Les traités de Sèvres et de Lausanne



Cette différence de traitement liée à la religion du testateur répond-elle à un but légitime ? Les autorités grecques invoquent la protection de la minorité musulmane de Thrace. Se pose alors la question, délicate pour la CEDH, de l'application des traités de Sèvres et de Lausanne, car la Grèce peut évidemment invoquer ses obligations internationales pour justifier ce maintien de la Charia dans son système juridique. Certes, la Cour européenne "doute, au vu des circonstances particulières de l’espèce, que la mesure dénoncée concernant les droits successoraux de la requérante soit appropriée pour réaliser ce but". Mais elle considère qu'elle "n'a pas à se forger une opinion définitive sur ce point". En effet, il lui suffit de démontrer que la règle mise en oeuvre n'était pas proportionnée au but poursuivi pour conclure au caractère discriminatoire du recours à la Charia. La question délicate des traités est donc poliment écartée.

Elle est d'autant plus écartée qu'en signant et en ratifiant ces conventions internationales, la Grèce ne s'est engagée qu'à respecter les coutumes de la minorité musulmane, ce qui ne signifie pas qu'elle se soit engagée à imposer la Charia. Aucune disposition des traités ne mentionne la compétence du mufti en matière successorale et il existe de grosses divergences de jurisprudence entre les juges grecs, notamment entre la Cour de cassation et le Conseil d'État sur ces questions. Aux yeux de la Cour, ces divergences créent une insécurité juridique et affaiblissent les arguments développés par l'État.


Charia et ghetto juridique



La CEDH observe enfin que l'application de la Charia demeure bien isolée en Europe. La Grèce est même, au moment des faits, le seul pays à l'appliquer à ses citoyens sans leur consentement, depuis que la France a renoncé à la mettre en oeuvre sur le territoire de Mayotte. Quant au Royaume-Uni, les Sharia Councils appliquent la Charia, mais seulement avec l'accord de l'ensemble des parties. En l'espèce, ce caractère impératif de l'application de la Charia interdisait aux citoyens grecs de choisir d'appartenir à la minorité musulmane ou de choisir de s'en extraire. Le caractère discriminatoire du droit grec ne peut donc qu'être constaté.

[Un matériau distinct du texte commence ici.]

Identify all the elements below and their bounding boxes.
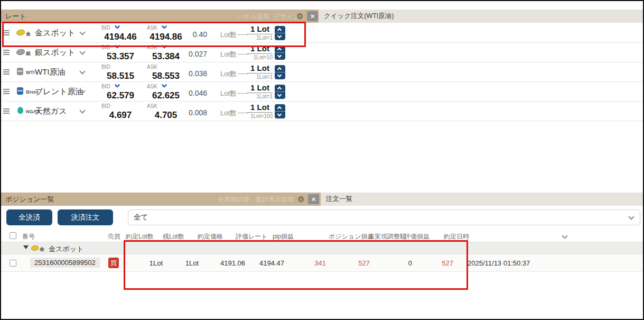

La Cour ne pouvait, en tout état de cause, poser un principe général d'interdiction de la Charia, même si on aurait sans doute aimé qu'elle se penche sur l'ensemble des règles qu'elle impose, règles qui reposent notamment sur la subordination et la soumission des femmes. Mais elle n'est saisie que d'un contentieux particulier portant sur la conformité à la convention européenne des droits de l'homme d'une jurisprudence des tribunaux grecs en matière successorale. En l'espèce, elle refuse que des citoyens européens, un testateur et son héritière, se retrouvent enfermés dans une identification à une religion qu'ils ne pratiquaient pas, enfermés dans leur appartenance à une minorité, prisonniers d'un ghetto juridique. Même limitée à la simple question du droit testamentaire, la décision s'analyse comme une véritable destruction de la Charia comme système juridique. Car si elle ne peut s'appliquer sans l'accord de ceux, et surtout de celles, qui y sont soumis, ses effets risquent de se réduire comme une peu de chagrin. On ne peut que s'en réjouir, car les citoyens musulmans des États européens sont avant tout des citoyens, avec les mêmes droits et les mêmes devoirs que l'ensemble de la communauté nationale à laquelle ils appartiennent.